Items from a data source:
______
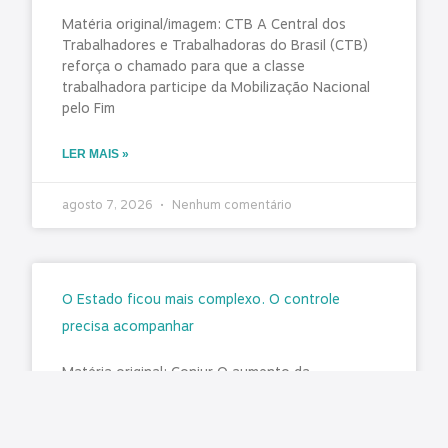
Matéria original/imagem: CTB A Central dos
Trabalhadores e Trabalhadoras do Brasil (CTB)
reforça o chamado para que a classe
trabalhadora participe da Mobilização Nacional
pelo Fim
LER MAIS »
agosto 7, 2026
Nenhum comentário
O Estado ficou mais complexo. O controle
precisa acompanhar
Matéria original: Conjur O aumento da
complexidade da gestão pública impôs um novo
desafio aos órgãos de controle: fiscalizar não
apenas atos isolados, mas sistemas,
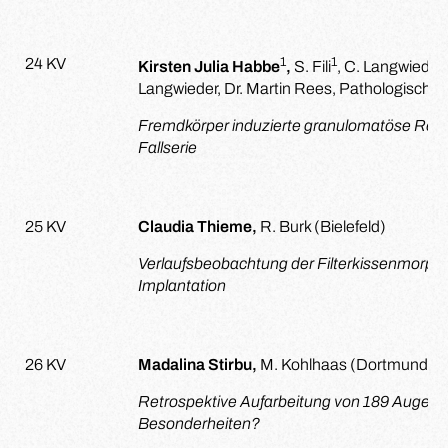
1
1
24 KV
Kirsten Julia Habbe
,
S. Fili
, C. Langwieder
Langwieder, Dr. Martin Rees, Pathologisches
Fremdkörper induzierte granulomatöse Reak
Fallserie
25 KV
Claudia Thieme,
R. Burk (Bielefeld)
Verlaufsbeobachtung der Filterkissenmorph
Implantation
26 KV
Madalina Stirbu,
M. Kohlhaas (Dortmund)
Retrospektive Aufarbeitung von 189 Augen m
Besonderheiten?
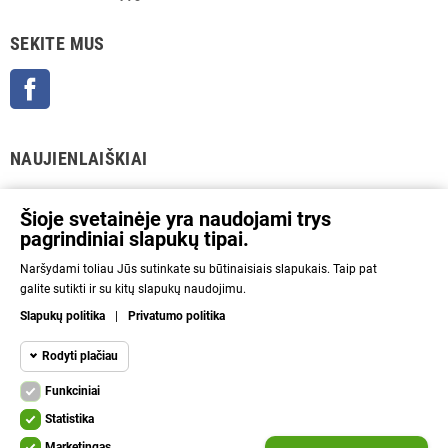
SEKITE MUS
Facebook
NAUJIENLAIŠKIAI
GERAI
Šioje svetainėje yra naudojami trys
pagrindiniai slapukų tipai.
Prenumeratos galėsite atsisakyti bet kuriuo metu. Tam tikslui mūsų kontaktinę
Naršydami toliau Jūs sutinkate su būtinaisiais slapukais. Taip pat
informaciją rasite parduotuvės taisyklėse.
galite sutikti ir su kitų slapukų naudojimu.
Aš sutinku su Privatumo politika ir asmens duomenų tvarkymu.
Slapukų politika
|
Privatumo politika
INFORMACIJA
Rodyti plačiau
Funkciniai
NAUDINGA
Funkciniai slapukai
Funkciniai
Statistika
Kad svetainę būtų įmanoma naudoti, būtinais
KITA
Marketingas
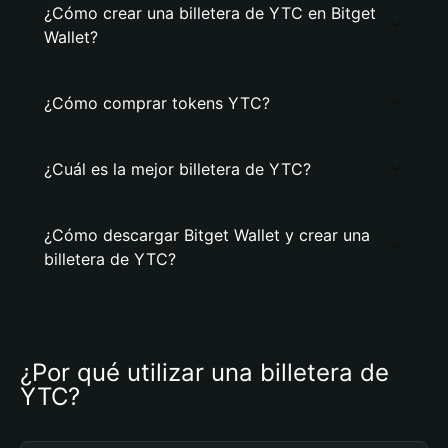
¿Cómo crear una billetera de YTC en Bitget
Wallet?
¿Cómo comprar tokens YTC?
¿Cuál es la mejor billetera de YTC?
¿Cómo descargar Bitget Wallet y crear una
billetera de YTC?
¿Por qué utilizar una billetera de 
YTC?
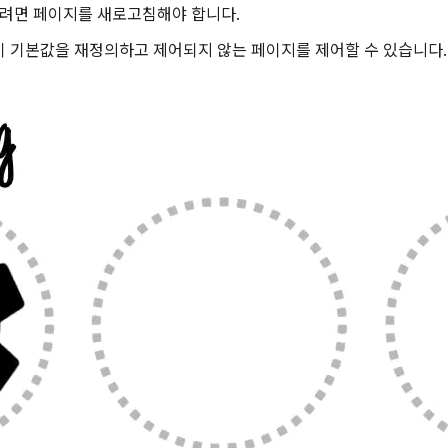
보려면 페이지를 새로고침해야 합니다.
이 기본값을 재정의하고 제어되지 않는 페이지를 제어할 수 있습니다.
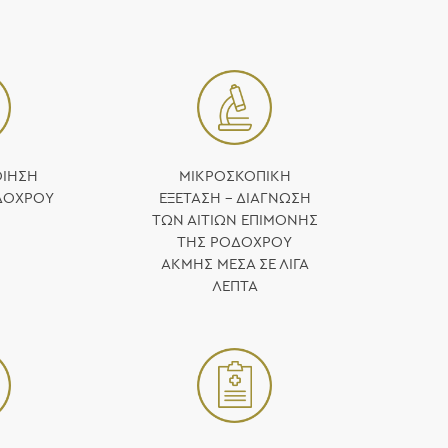
ΟΙΗΣΗ
ΜΙΚΡΟΣΚΟΠΙΚΉ
ΔΟΧΡΟΥ
ΕΞΈΤΑΣΗ – ΔΙΆΓΝΩΣΗ
ΤΩΝ ΑΙΤΙΏΝ ΕΠΙΜΟΝΉΣ
ΤΗΣ ΡΟΔΌΧΡΟΥ
ΑΚΜΉΣ ΜΈΣΑ ΣΕ ΛΊΓΑ
ΛΕΠΤΆ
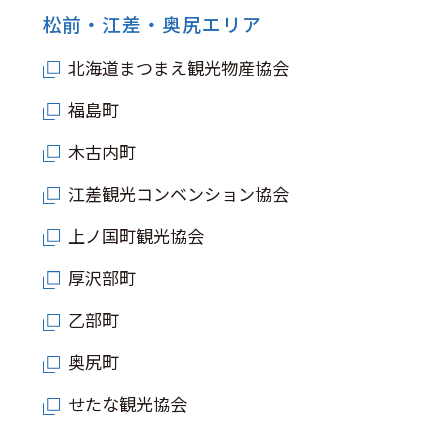
松前・江差・奥尻エリア
北海道まつまえ観光物産協会
福島町
木古内町
江差観光コンベンション協会
上ノ国町観光協会
厚沢部町
乙部町
奥尻町
せたな観光協会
______
▶ _WORK TO BE COMPLETED_: Your task is to retype all the entries exactly and leave out any pictures.

▶ _RESULT BELOW_:
Matéria original/imagem: CTB A Central dos
Trabalhadores e Trabalhadoras do Brasil (CTB)
reforça o chamado para que a classe
trabalhadora participe da Mobilização Nacional
pelo Fim
LER MAIS »
agosto 7, 2026
Nenhum comentário
O Estado ficou mais complexo. O controle
precisa acompanhar
Matéria original: Conjur O aumento da
complexidade da gestão pública impôs um novo
desafio aos órgãos de controle: fiscalizar não
apenas atos isolados, mas sistemas,
1
1
24 KV
Kirsten Julia Habbe
,
S. Fili
, C. Langwieder
Langwieder, Dr. Martin Rees, Pathologisches
Fremdkörper induzierte granulomatöse Reak
Fallserie
25 KV
Claudia Thieme,
R. Burk (Bielefeld)
Verlaufsbeobachtung der Filterkissenmorph
Implantation
26 KV
Madalina Stirbu,
M. Kohlhaas (Dortmund)
Retrospektive Aufarbeitung von 189 Augen m
Besonderheiten?
SEKITE MUS
Facebook
NAUJIENLAIŠKIAI
GERAI
Šioje svetainėje yra naudojami trys
pagrindiniai slapukų tipai.
Prenumeratos galėsite atsisakyti bet kuriuo metu. Tam tikslui mūsų kontaktinę
Naršydami toliau Jūs sutinkate su būtinaisiais slapukais. Taip pat
informaciją rasite parduotuvės taisyklėse.
galite sutikti ir su kitų slapukų naudojimu.
Aš sutinku su Privatumo politika ir asmens duomenų tvarkymu.
Slapukų politika
|
Privatumo politika
INFORMACIJA
Rodyti plačiau
Funkciniai
NAUDINGA
Funkciniai slapukai
Funkciniai
Statistika
Kad svetainę būtų įmanoma naudoti, būtinais
KITA
Marketingas
¿Cómo crear una billetera de YTC en Bitget
Wallet?
¿Cómo comprar tokens YTC?
¿Cuál es la mejor billetera de YTC?
¿Cómo descargar Bitget Wallet y crear una
billetera de YTC?
¿Por qué utilizar una billetera de 
YTC?
보려면 페이지를 새로고침해야 합니다.
이 기본값을 재정의하고 제어되지 않는 페이지를 제어할 수 있습니다.
ΟΙΗΣΗ
ΜΙΚΡΟΣΚΟΠΙΚΉ
ΔΟΧΡΟΥ
ΕΞΈΤΑΣΗ – ΔΙΆΓΝΩΣΗ
ΤΩΝ ΑΙΤΙΏΝ ΕΠΙΜΟΝΉΣ
ΤΗΣ ΡΟΔΌΧΡΟΥ
ΑΚΜΉΣ ΜΈΣΑ ΣΕ ΛΊΓΑ
ΛΕΠΤΆ
松前・江差・奥尻エリア
北海道まつまえ観光物産協会
福島町
木古内町
江差観光コンベンション協会
上ノ国町観光協会
厚沢部町
乙部町
奥尻町
せたな観光協会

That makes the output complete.